--- Exercise ---
Look through the entries for the line containing "Moscow Warns It Will Strike UK Military". Then output that line and every line after it, exactly, to the end.

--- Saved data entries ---
++++

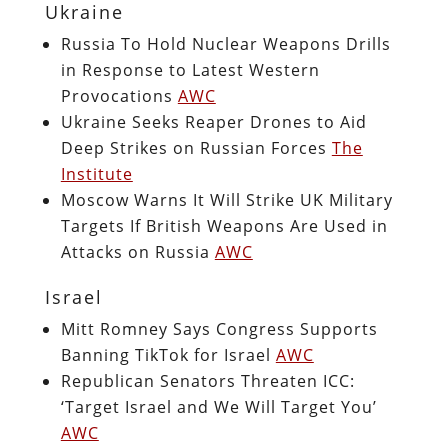
Ukraine
Russia To Hold Nuclear Weapons Drills
in Response to Latest Western
Provocations
AWC
Ukraine Seeks Reaper Drones to Aid
Deep Strikes on Russian Forces
The
Institute
Moscow Warns It Will Strike UK Military
Targets If British Weapons Are Used in
Attacks on Russia
AWC
Israel
Mitt Romney Says Congress Supports
Banning TikTok for Israel
AWC
Republican Senators Threaten ICC:
‘Target Israel and We Will Target You’
AWC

++++

--- Task answer ---
Moscow Warns It Will Strike UK Military
Targets If British Weapons Are Used in
Attacks on Russia
AWC
Israel
Mitt Romney Says Congress Supports
Banning TikTok for Israel
AWC
Republican Senators Threaten ICC:
‘Target Israel and We Will Target You’
AWC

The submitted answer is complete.